WORK TO BE COMPLETED: From the listing below, output only the lines starting at the line that has "bóc vỏ hay gọt không? Nó có… hột không?" and ending at the line that has "rõhk ühel, teinekord teisel. Võibolla mõõdab", exactly as they appear, ends included.

RECORDS SUPPLIED:
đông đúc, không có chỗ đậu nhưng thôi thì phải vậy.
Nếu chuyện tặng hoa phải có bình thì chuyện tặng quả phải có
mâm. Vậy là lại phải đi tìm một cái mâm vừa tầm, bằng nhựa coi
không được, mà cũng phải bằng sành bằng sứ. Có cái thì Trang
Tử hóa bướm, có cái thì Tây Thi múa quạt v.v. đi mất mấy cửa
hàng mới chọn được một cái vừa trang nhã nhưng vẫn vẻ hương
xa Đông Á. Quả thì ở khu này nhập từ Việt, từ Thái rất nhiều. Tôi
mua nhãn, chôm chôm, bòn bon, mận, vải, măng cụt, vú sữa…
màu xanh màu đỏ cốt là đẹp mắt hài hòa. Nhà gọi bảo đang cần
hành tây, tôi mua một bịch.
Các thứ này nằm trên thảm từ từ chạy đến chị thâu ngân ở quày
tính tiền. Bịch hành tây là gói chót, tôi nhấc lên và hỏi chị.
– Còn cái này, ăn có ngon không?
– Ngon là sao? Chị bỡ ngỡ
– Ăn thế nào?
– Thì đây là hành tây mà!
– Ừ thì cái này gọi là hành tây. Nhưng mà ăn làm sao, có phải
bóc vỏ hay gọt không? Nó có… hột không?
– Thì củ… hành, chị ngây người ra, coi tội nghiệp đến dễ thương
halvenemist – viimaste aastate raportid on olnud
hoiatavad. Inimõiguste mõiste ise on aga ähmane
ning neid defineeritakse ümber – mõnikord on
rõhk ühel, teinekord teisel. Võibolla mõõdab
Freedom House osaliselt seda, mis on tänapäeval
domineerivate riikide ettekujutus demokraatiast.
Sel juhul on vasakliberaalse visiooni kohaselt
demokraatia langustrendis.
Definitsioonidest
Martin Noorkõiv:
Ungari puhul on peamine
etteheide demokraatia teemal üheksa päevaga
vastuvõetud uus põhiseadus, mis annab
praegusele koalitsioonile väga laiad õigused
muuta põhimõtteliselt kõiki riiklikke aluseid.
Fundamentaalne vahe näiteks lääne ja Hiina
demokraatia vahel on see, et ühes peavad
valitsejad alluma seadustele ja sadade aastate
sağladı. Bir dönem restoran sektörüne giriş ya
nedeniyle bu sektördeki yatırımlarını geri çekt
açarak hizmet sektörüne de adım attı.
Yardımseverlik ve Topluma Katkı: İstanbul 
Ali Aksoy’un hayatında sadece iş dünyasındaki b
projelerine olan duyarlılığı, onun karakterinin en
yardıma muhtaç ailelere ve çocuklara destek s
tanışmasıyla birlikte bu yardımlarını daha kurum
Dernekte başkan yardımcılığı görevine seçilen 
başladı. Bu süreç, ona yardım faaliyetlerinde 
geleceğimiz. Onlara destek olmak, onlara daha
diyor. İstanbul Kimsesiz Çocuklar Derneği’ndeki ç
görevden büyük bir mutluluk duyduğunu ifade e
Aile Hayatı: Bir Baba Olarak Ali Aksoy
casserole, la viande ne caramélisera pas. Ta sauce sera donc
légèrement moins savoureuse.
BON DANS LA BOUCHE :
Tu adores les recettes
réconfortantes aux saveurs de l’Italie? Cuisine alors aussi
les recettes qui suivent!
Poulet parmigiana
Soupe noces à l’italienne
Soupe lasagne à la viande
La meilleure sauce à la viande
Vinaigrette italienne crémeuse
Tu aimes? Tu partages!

* * *

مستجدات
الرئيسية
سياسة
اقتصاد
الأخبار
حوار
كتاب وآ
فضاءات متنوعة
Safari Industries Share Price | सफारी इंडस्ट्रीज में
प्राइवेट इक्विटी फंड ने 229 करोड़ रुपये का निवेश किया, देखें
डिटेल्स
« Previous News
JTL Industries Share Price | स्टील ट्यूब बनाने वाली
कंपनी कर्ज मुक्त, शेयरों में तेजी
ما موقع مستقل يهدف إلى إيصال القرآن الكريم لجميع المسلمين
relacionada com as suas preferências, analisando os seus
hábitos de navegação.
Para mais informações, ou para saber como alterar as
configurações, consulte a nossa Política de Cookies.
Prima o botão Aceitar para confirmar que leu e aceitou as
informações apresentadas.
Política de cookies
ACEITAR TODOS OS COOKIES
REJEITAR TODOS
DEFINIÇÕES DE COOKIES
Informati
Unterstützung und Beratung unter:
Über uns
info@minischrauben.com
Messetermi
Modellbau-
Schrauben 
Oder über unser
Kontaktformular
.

OUTPUT FOR THIS TASK:
bóc vỏ hay gọt không? Nó có… hột không?
– Thì củ… hành, chị ngây người ra, coi tội nghiệp đến dễ thương
halvenemist – viimaste aastate raportid on olnud
hoiatavad. Inimõiguste mõiste ise on aga ähmane
ning neid defineeritakse ümber – mõnikord on
rõhk ühel, teinekord teisel. Võibolla mõõdab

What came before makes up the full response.